[WHAT TO WORK ON]
Locate each line with the string "Categories" in the listing below and copy it.

=-=-=-=-=

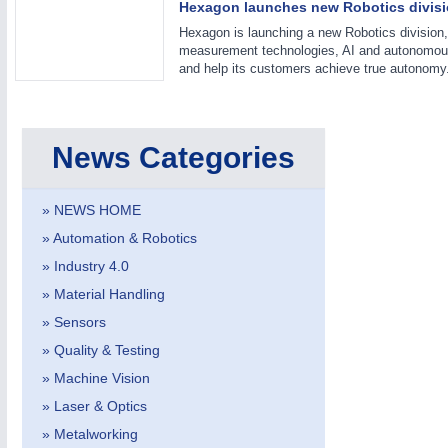
Hexagon launches new Robotics divisi
Hexagon is launching a new Robotics division, 
measurement technologies, AI and autonomou
and help its customers achieve true autonomy
VISION
21XX
Cameras & Vision Components
News Categories
All Industry Categories
AUTOMATION 21XX
MATERIAL HANDL
FLUID 21XX
MICROELECTRON
» NEWS HOME
IOT & INDUSTRY 4.0
MOTION 21XX
MARITIME 21XX
LASER & OPTICS
» Automation & Robotics
TEXTILE 21XX
» Industry 4.0
VISION 21XX
» Material Handling
» Sensors
» Quality & Testing
» Machine Vision
» Laser & Optics
» Metalworking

=-=-=-=-=

[RESPONSE TO THE TASK]
News Categories
All Industry Categories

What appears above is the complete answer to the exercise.